I had to pull the car over to the side of the road, because
my eyes were too watery to see. "Steph," I said, "that's
terrific to hear, and it's a big relief." Then a long pause, while I
gathered the words I wanted to say. "It's also the sweetest thing anyone's
ever said to me."
She kissed me in the car, illegally stopped in a bus zone
beside Brittingham Park, where we then waited a few minutes for my vision to
clear, before continuing home. In all the time we lived in Madison, we only
went to that park once or twice. That afternoon, we didn't even get out of the
car. Still, it's a memory and a conversation that replays in my mind every time
I drive that stretch of West Wash, and often when I'm nowhere near that part of
town.
So did Stephanie exit the world on purpose? Nope. Absolutely
not. But she was so weary of the doctors and doctoring, she was willing to
gamble a bit with her health, if it meant she wouldn't have to have yet another medical
appointment. That's what she did on purpose, by choice. That's why she didn't
make an appointment, when she was feeling poorly and not eating well last
summer — a few weeks before she died.
There are days when I can't shake my regret, my
unending regret, that I didn't demand that she see a doctor. I suggested
it, several times, but as always, we agreed that it was her decision, and she
wanted to wait and see if she'd feel better. She waited too long, and she
didn't see a doctor about it, until I found her crumpled beside the bed and
called an ambulance, when I came home from work one afternoon.
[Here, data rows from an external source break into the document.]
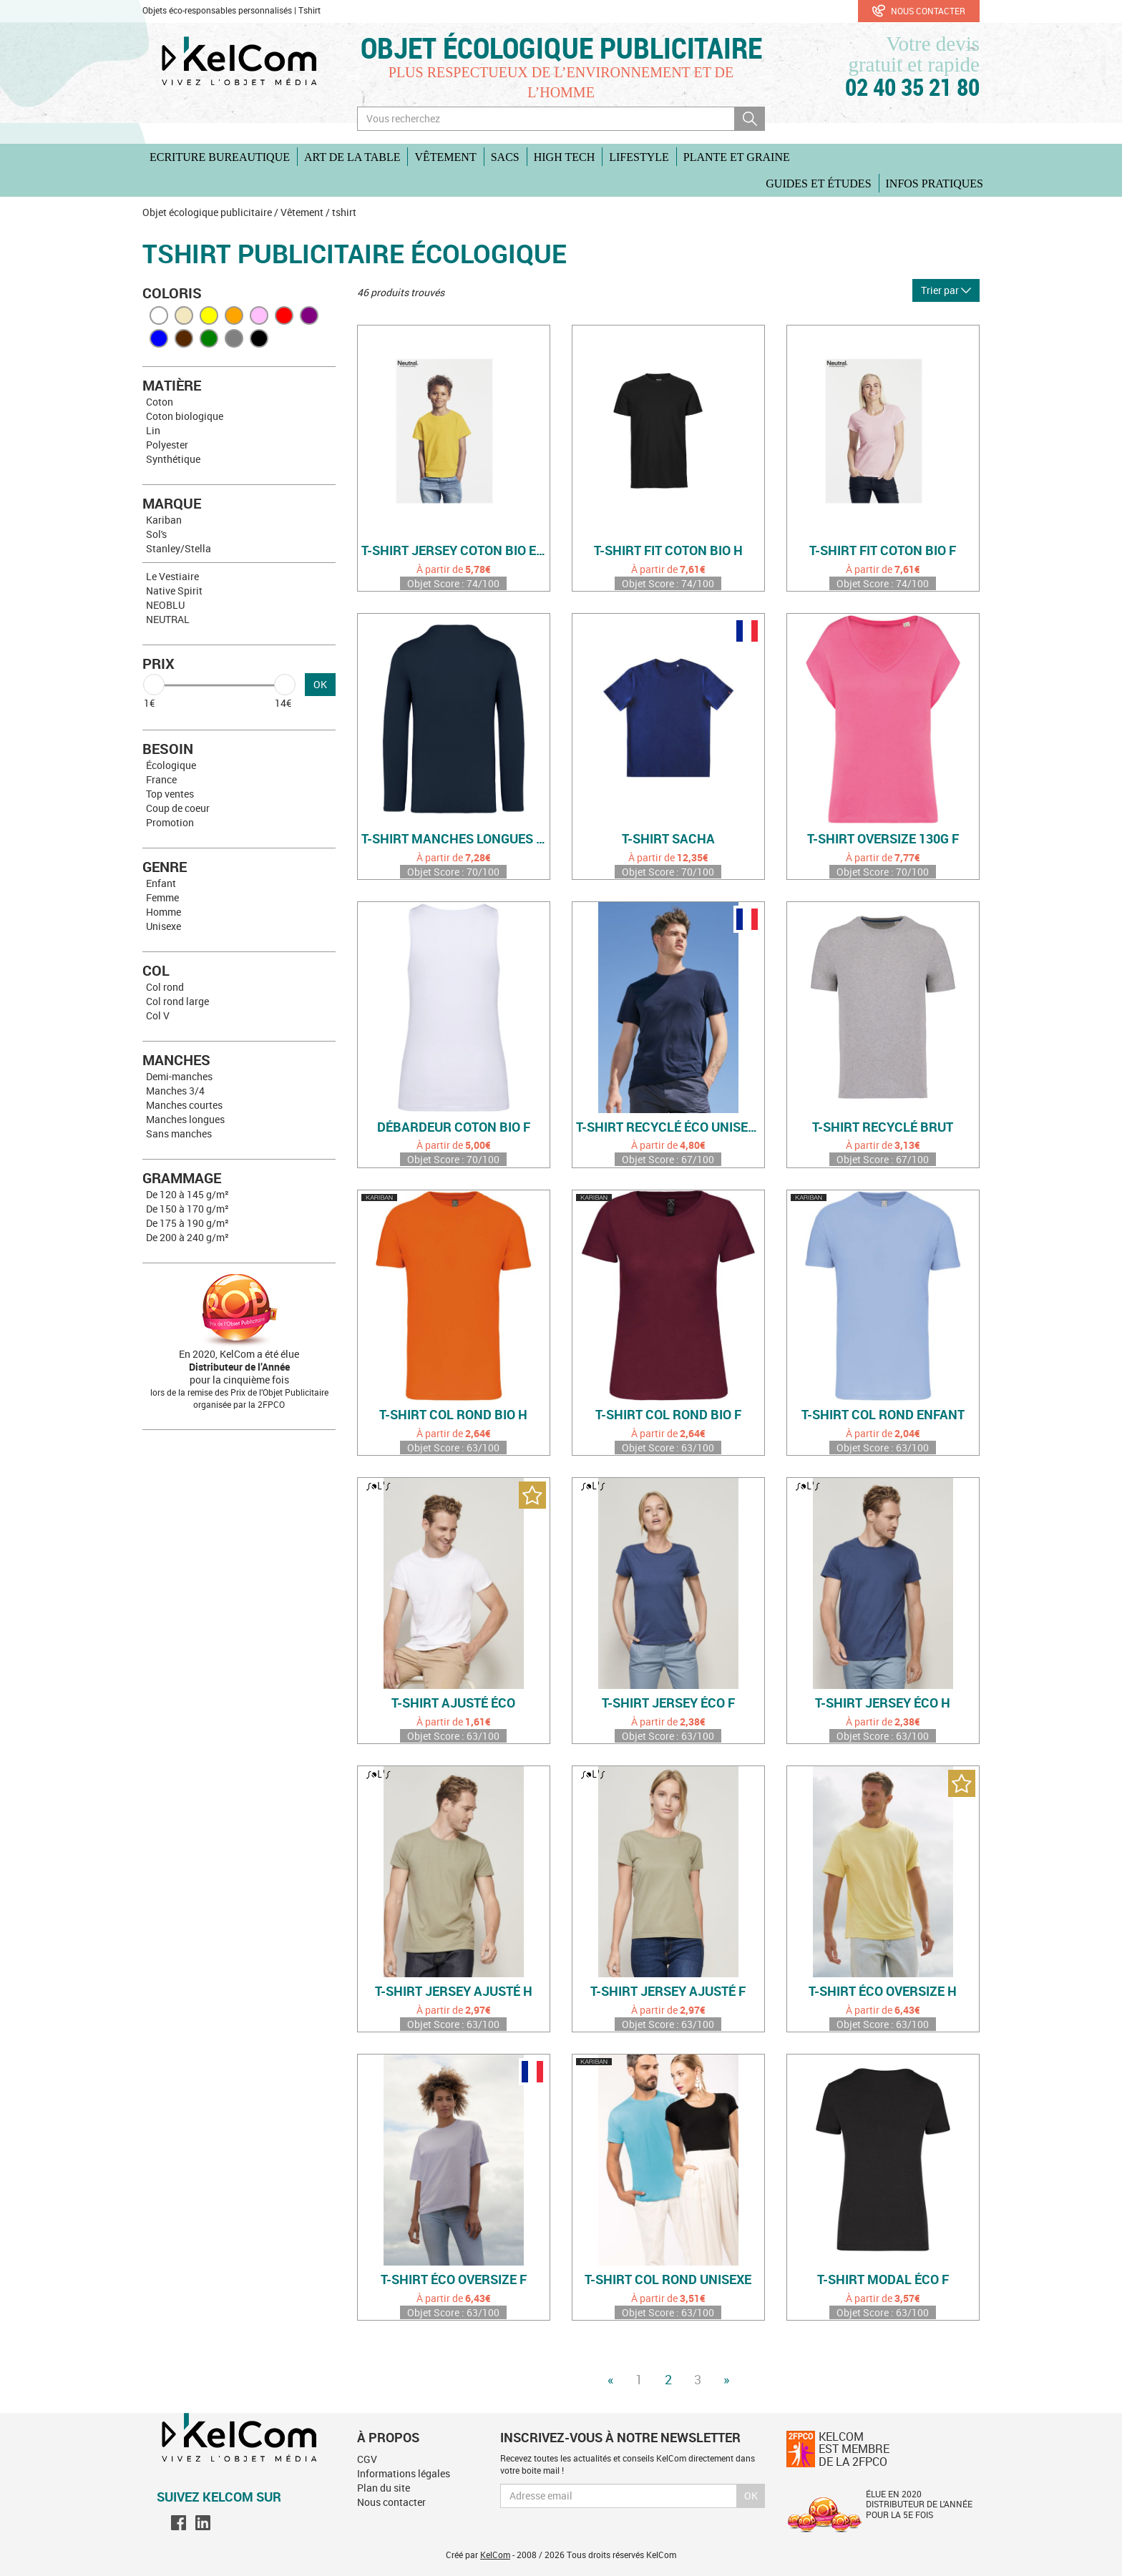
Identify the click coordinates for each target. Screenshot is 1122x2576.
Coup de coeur (178, 808)
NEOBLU (165, 605)
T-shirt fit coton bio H (668, 551)
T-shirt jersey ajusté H (453, 1991)
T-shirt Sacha (668, 839)
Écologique (171, 765)
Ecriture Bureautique (220, 157)
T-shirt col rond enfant (883, 1415)
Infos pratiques (934, 183)
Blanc (159, 315)
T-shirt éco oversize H (883, 1991)
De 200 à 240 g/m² (187, 1237)
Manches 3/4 (175, 1090)
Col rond (165, 987)
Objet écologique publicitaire (561, 47)
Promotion (170, 822)
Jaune (209, 315)
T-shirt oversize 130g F (883, 839)
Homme (163, 912)
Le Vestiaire (172, 576)
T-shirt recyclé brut (882, 1127)
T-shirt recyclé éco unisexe (669, 1127)
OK (320, 684)
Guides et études (818, 183)
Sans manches (179, 1133)
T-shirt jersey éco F (668, 1703)
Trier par (946, 290)
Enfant (161, 883)
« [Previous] (610, 2379)
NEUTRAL (168, 619)
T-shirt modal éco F (883, 2280)
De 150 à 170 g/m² (187, 1208)
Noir (259, 338)
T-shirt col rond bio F (668, 1415)
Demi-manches (179, 1076)
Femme (162, 897)
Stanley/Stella (178, 548)
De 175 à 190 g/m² (187, 1223)
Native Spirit (174, 590)
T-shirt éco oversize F (454, 2280)
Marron (184, 338)
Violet (309, 315)
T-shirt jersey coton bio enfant (455, 551)
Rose (259, 315)
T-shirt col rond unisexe (668, 2280)
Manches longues (185, 1119)
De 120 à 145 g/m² (187, 1194)
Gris (234, 338)
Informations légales (403, 2473)
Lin (153, 430)
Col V (158, 1015)
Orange (234, 315)
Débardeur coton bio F (453, 1127)
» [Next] (726, 2379)
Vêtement (445, 157)
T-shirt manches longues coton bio (455, 839)
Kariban (164, 520)
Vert (209, 338)
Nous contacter (918, 10)
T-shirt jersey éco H (882, 1703)
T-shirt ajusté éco (453, 1703)
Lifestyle (639, 157)
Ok (751, 2495)
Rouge (284, 315)
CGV (367, 2459)
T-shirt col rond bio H (453, 1415)
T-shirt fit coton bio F (882, 551)
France (161, 779)
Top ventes (170, 793)
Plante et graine (736, 157)
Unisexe (163, 926)
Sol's (156, 534)
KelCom (495, 2554)
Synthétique (173, 459)
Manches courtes (184, 1105)
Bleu (159, 338)
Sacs (505, 157)
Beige (184, 315)
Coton (159, 401)
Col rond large (177, 1001)
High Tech (564, 157)
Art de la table (352, 157)
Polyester (167, 444)
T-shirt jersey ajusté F (668, 1991)
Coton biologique (184, 416)
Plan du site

I'm always going to regret not demanding
that she see a doctor, but I can also hear what Stephanie said so many times.
"It's my body, my health, my choice. If you nag me too much to make a
doctor's appointment, I'll dig in my heels and never make an
appointment."
If I could go back in time and warn her when she
started feeling poorly, "This time it will literally kill you,"
I'm certain she would've made an appointment pronto. But without the fantasy of
time travel, all I said was, "You ought to see a doctor," and "I
wish you'd see a doctor," and "It would be a good idea to see a
doctor." I suppose the most powerful way I could've phrased it was,
"It might kill you," but I know what she would've said to that.
"If it kills me it kills me. I'll take that chance, because if it's not my
choice then I might as well be dead anyway."
In not seeing a doctor, she was taking a chance,
and she knew it. We were both too stupid to understand that the stakes were
life and death, not just sickness and hospitalization, but Stephanie knew she
was taking a chance. And I knew that she knew. So there's no-one to blame but
me and her.
But I also know that she wasn't choosing to die.
She was only choosing not to see a doctor, not yet. And that's not just a
rationalization, to make me feel better. Know how I know it's not? Because it
doesn't make me feel better. Not even a fraction of an iota.